On the players’ side, student-athletes said they need to have a strong connection with their coaching staff to be fully confident with their commitment choice. When coaches show effort to recruit the prospect, that could have a longer-lasting effect on the player’s decision down the line.
For Jasper, his path to Pepperdine was unique. After playing all three years as a starter at Stanford, Jasper opted out of the 2021 season. Then, Stanford cut its men’s volleyball program, forcing Jasper to enter the transfer portal.
“There are some coaches that I talked to that I can just tell that they more so wanted me there for a year rather than who I was,” Jasper said. “Having what I accomplished at Stanford, they were like ‘OK, we’ll just have you for the time being and then you’ll be gone.’ It seemed like it was very impersonal, and they just wanted me to hear what I wanted to hear but they didn’t really care.”
Student-athletes said while multiple schools offer great athletics, Pepperdine separates itself with academics.
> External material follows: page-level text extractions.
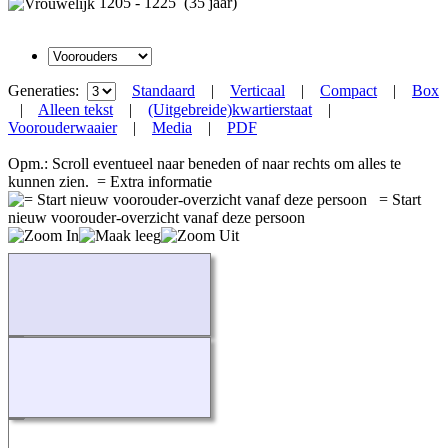
1205 - 1225 (35 jaar)
Generaties:
Standaard
|
Verticaal
|
Compact
|
Box
|
Alleen tekst
|
(Uitgebreide)kwartierstaat
|
Voorouderwaaier
|
Media
|
PDF
Opm.: Scroll eventueel naar beneden of naar rechts om alles te
kunnen zien.
= Extra informatie
= Start
nieuw voorouder-overzicht vanaf deze persoon
Bezig...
U.S. News & World Report ranked Pepperdine No. 49 as the best schools in the nation in 2021.
Jasper said some schools tried to sway him into a major geared towards athletes and didn’t offer something he could see himself doing long-term.
Additionally, student-athletes need to weigh their opportunities within the program.
“It’s an interesting balance when you’re trying to get recruited,” Ammerman said. “Like, ‘Do I want to go to a place where I’m going to play all the time or am I going to go somewhere where my team is going to win all the time?’”
Though the process is often stressful, interviewed student-athletes said they were happy with their decision to commit to Pepperdine.
“I’m just so excited that I get to be a part of it,” Ammerman said. “And it’s so cool to get to know these amazing girls but also play alongside these amazing athletes.”